Whichever lines include the word "виде", copy them as they appear in the data.

*** STORED DATA Section Begins ***

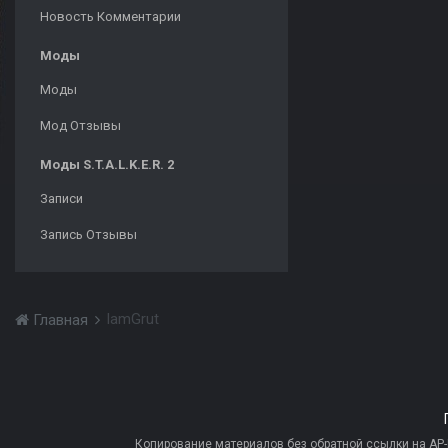
Новость Комментарии
Моды
Моды
Мод Отзывы
Моды S.T.A.L.K.E.R. 2
Записи
Запись Отзывы
IamGrut
Главная
Копирование материалов без обратной ссылки на AP-PR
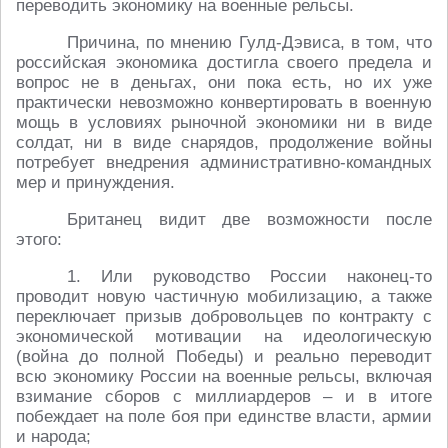
переводить экономику на военные рельсы.
Причина, по мнению Гулд-Дэвиса, в том, что
российская экономика достигла своего предела и
вопрос не в деньгах, они пока есть, но их уже
практически невозможно конвертировать в военную
мощь в условиях рыночной экономики ни в виде
солдат, ни в виде снарядов, продолжение войны
потребует внедрения административно-командных
мер и принуждения.
Британец видит две возможности после
этого:
1. Или руководство России наконец-то
проводит новую частичную мобилизацию, а также
переключает призыв добровольцев по контракту с
экономической мотивации на идеологическую
(война до полной Победы) и реально переводит
всю экономику России на военные рельсы, включая
взимание сборов с миллиардеров – и в итоге
побеждает на поле боя при единстве власти, армии
и народа;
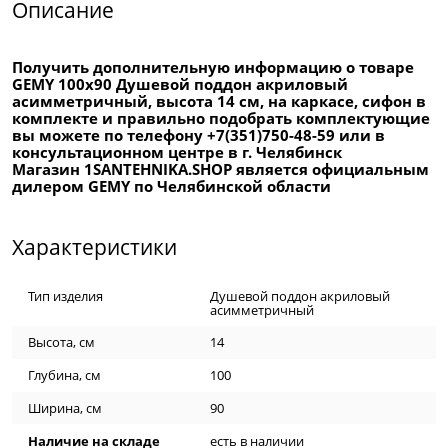
Описание
Получить дополнительную информацию о товаре
GEMY 100x90 Душевой поддон акриловый
асимметричный, высота 14 см, на каркасе, сифон в
комплекте и правильно подобрать комплектующие
вы можете по телефону +7(351)750-48-59 или в
консультационном центре в г. Челябинск
Магазин 1SANTEHNIKA.SHOP является официальным
дилером GEMY по Челябинской области
Характеристики
Тип изделия
Душевой поддон акриловый
асимметричный
Высота, см
14
Глубина, см
100
Ширина, см
90
Наличие на складе
есть в наличии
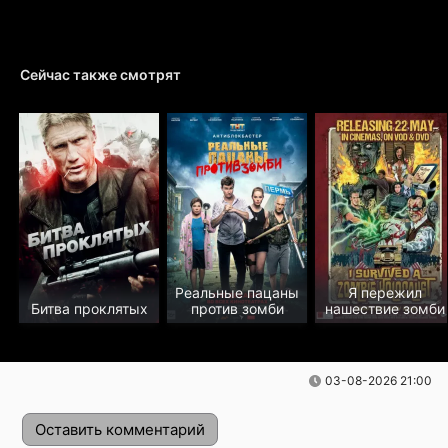
Сейчас также смотрят
Реальные пацаны
Я пережил
Битва проклятых
против зомби
нашествие зомби
03-08-2026 21:00
Оставить комментарий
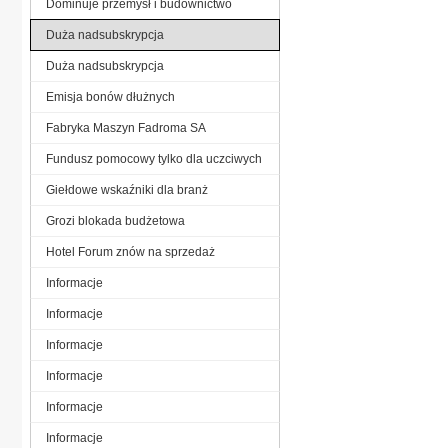
Dominuje przemysł i budownictwo
Duża nadsubskrypcja
Duża nadsubskrypcja
Emisja bonów dłużnych
Fabryka Maszyn Fadroma SA
Fundusz pomocowy tylko dla uczciwych
Giełdowe wskaźniki dla branż
Grozi blokada budżetowa
Hotel Forum znów na sprzedaż
Informacje
Informacje
Informacje
Informacje
Informacje
Informacje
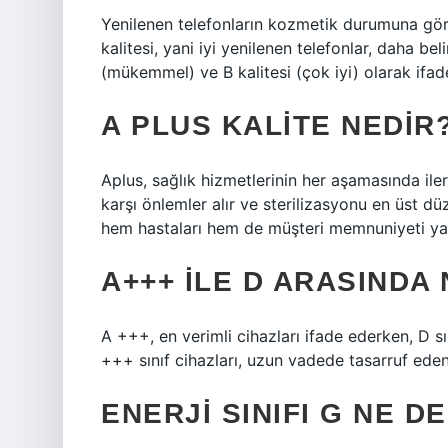
Yenilenen telefonların kozmetik durumuna göre 
kalitesi, yani iyi yenilenen telefonlar, daha beli
(mükemmel) ve B kalitesi (çok iyi) olarak ifad
A PLUS KALITE NEDIR
Aplus, sağlık hizmetlerinin her aşamasında iler
karşı önlemler alır ve sterilizasyonu en üst düz
hem hastaları hem de müşteri memnuniyeti yakl
A+++ ILE D ARASINDA
A +++, en verimli cihazları ifade ederken, D sın
+++ sınıf cihazları, uzun vadede tasarruf eden 
ENERJI SINIFI G NE D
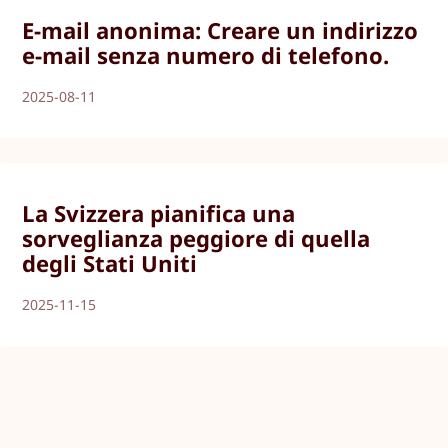
E-mail anonima: Creare un indirizzo
e-mail senza numero di telefono.
2025-08-11
La Svizzera pianifica una
sorveglianza peggiore di quella
degli Stati Uniti
2025-11-15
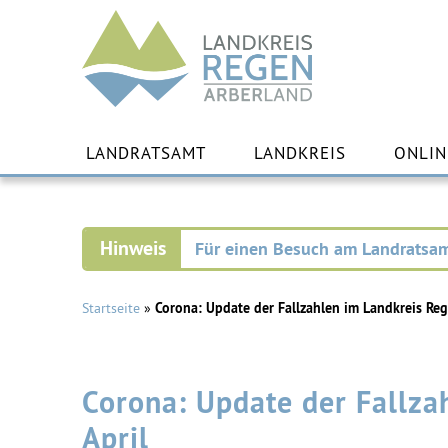
Landkreis
Regen
Zu
Inha
LANDRATSAMT
LANDKREIS
ONLIN
spr
Für einen Besuch am Landratsam
Startseite
»
Corona: Update der Fallzahlen im Landkreis Reg
Corona: Update der Fallza
April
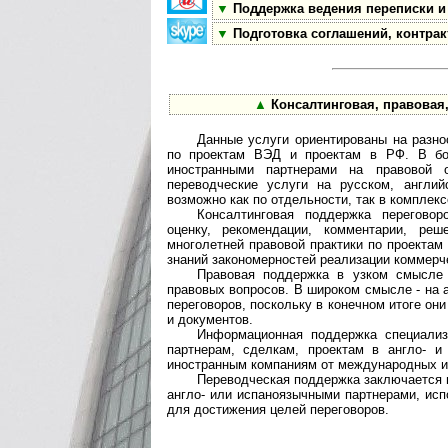
▼
Поддержка ведения переписки и
▼
Подготовка соглашений, контрак
▲
Консалтинговая, правовая
Данные услуги ориентированы на разн
по проектам ВЭД и проектам в РФ. В бол
иностранными партнерами на правовой 
переводческие услуги на русском, англий
возможно как по отдельности, так в комплекс
Консалтинговая поддержка переговоро
оценку, рекомендации, комментарии, ре
многолетней правовой практики по проекта
знаний закономерностей реализации коммерч
Правовая поддержка в узком смысле 
правовых вопросов. В широком смысле - на
переговоров, поскольку в конечном итоге 
и документов.
Информационная поддержка специализ
партнерам, сделкам, проектам в англо- и
иностранным компаниям от международных и
Переводческая поддержка заключается в
англо- или испаноязычными партнерами, исп
для достижения целей переговоров.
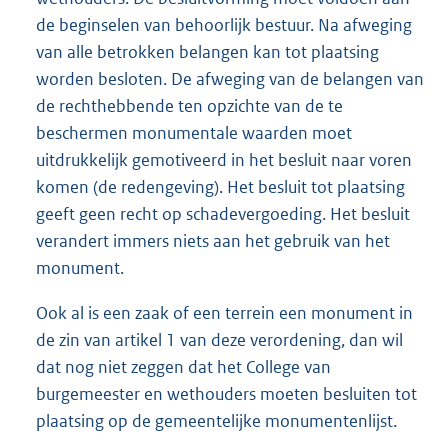
de beginselen van behoorlijk bestuur. Na afweging
van alle betrokken belangen kan tot plaatsing
worden besloten. De afweging van de belangen van
de rechthebbende ten opzichte van de te
beschermen monumentale waarden moet
uitdrukkelijk gemotiveerd in het besluit naar voren
komen (de redengeving). Het besluit tot plaatsing
geeft geen recht op schadevergoeding. Het besluit
verandert immers niets aan het gebruik van het
monument.
Ook al is een zaak of een terrein een monument in
de zin van artikel 1 van deze verordening, dan wil
dat nog niet zeggen dat het College van
burgemeester en wethouders moeten besluiten tot
plaatsing op de gemeentelijke monumentenlijst.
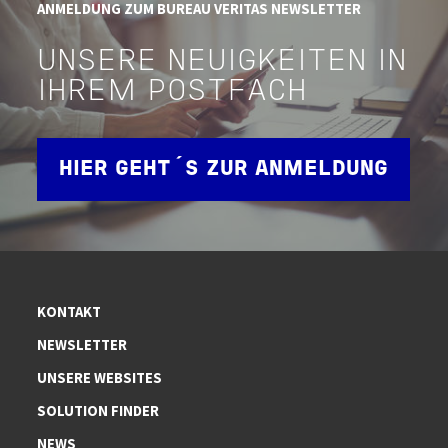
ANMELDUNG ZUM BUREAU VERITAS NEWSLETTER
UNSERE NEUIGKEITEN IN
IHREM POSTFACH
HIER GEHT´S ZUR ANMELDUNG
KONTAKT
NEWSLETTER
UNSERE WEBSITES
SOLUTION FINDER
NEWS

*** STORED DATA Section Ends ***

▸ WRITTEN REPLY
мощь в условиях рыночной экономики ни в виде
солдат, ни в виде снарядов, продолжение войны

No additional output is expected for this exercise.